Select the sentence in the passage in which the author introduces a specific Nahuatl mode of expression that is not identified as being shared with certain European languages.
Here’s the passage. The sentence that is underlined is my answer and the sentence with the bold font is the right answer:
Whether the languages of the ancient American peoples were used for expressing abstract universal concepts can be clearly answered in the case of Nahuatl. Nahuatl, like Greek and German, is a language that allows the formation of extensive compounds. By the combination of radicals or semantic elements, single compound words can express complex conceptual relations, often of an abstract universal character.
The tlamatinime (those who know) were able to use this rich stock of abstract terms to express the nuances of their thought. They also availed themselves of other forms of expression with metaphorical meaning, some probably original, some derived from Toltec coinages. Of these forms, the most characteristic in Nahuatl is the juxtaposition of two words that, because they are synonyms, associated terms, or even contraries, complement each other to evoke one single idea.

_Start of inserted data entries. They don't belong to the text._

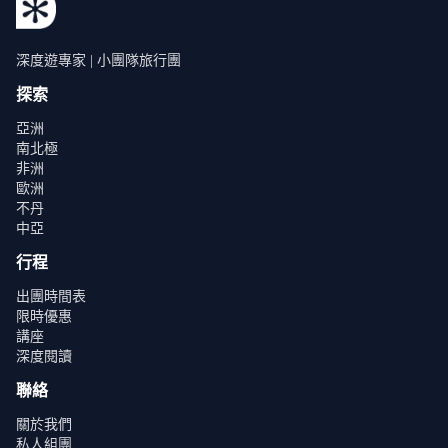
深度遊專家 | 小團隊旅行團
探索
亞洲
南北極
非洲
歐洲
不丹
中亞
行程
出團時間表
限時優惠
講座
深度閱讀
聯絡
關於我們
私人組團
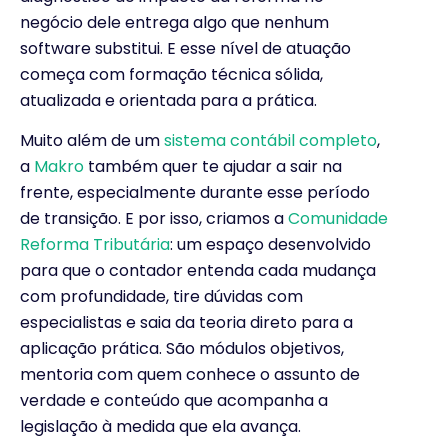
negócio dele entrega algo que nenhum
software substitui. E esse nível de atuação
começa com formação técnica sólida,
atualizada e orientada para a prática.
Muito além de um
sistema contábil completo
,
a
Makro
também quer te ajudar a sair na
frente, especialmente durante esse período
de transição. E por isso, criamos a
Comunidade
Reforma Tributária
: um espaço desenvolvido
para que o contador entenda cada mudança
com profundidade, tire dúvidas com
especialistas e saia da teoria direto para a
aplicação prática. São módulos objetivos,
mentoria com quem conhece o assunto de
verdade e conteúdo que acompanha a
legislação à medida que ela avança.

Used metaphorically, the juxtaposed terms connote specific or essential traits of the being they refer to, introducing a mode of poetry as an almost habitual form of expression.

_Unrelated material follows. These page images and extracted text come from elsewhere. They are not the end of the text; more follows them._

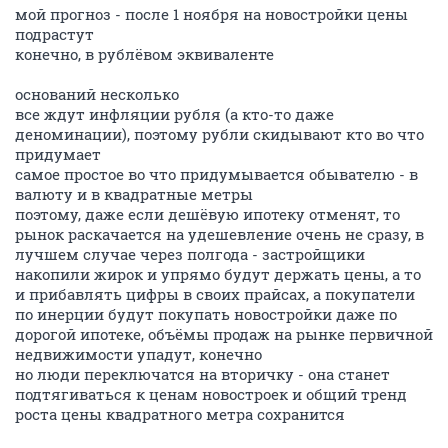
мой прогноз - после 1 ноября на новостройки цены
подрастут
конечно, в рублёвом эквиваленте
оснований несколько
все ждут инфляции рубля (а кто-то даже
деноминации), поэтому рубли скидывают кто во что
придумает
самое простое во что придумывается обывателю - в
валюту и в квадратные метры
поэтому, даже если дешёвую ипотеку отменят, то
рынок раскачается на удешевление очень не сразу, в
лучшем случае через полгода - застройщики
накопили жирок и упрямо будут держать цены, а то
и прибавлять цифры в своих прайсах, а покупатели
по инерции будут покупать новостройки даже по
дорогой ипотеке, объёмы продаж на рынке первичной
недвижимости упадут, конечно
но люди переключатся на вторичку - она станет
подтягиваться к ценам новостроек и общий тренд
роста цены квадратного метра сохранится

This is the explanation given by ETS (but it’s pretty sparse in elaboration):
The passage introduces two specific Nahuatl modes of expression. One is the formation of single compound words that are capable of expressing complex conceptual relations (first paragraph); the other is the juxtaposition of two related words to evoke a single idea (second paragraph). In the formation of compounds Nahuatl is described as being “like Greek and German,” but the second mode is not identified as being shared with other languages. Therefore the sixth sentence (“Of these forms . . . one single idea”) is the best choice.
I thought the use of metaphors is Nahuatl’s second mode of expression, and my chosen sentence first introduces it. Furthermore, the “of these forms” suggests that ETS’s chosen sentence is expanding on the metaphorical mode of expression. Where did I misinterpret things here?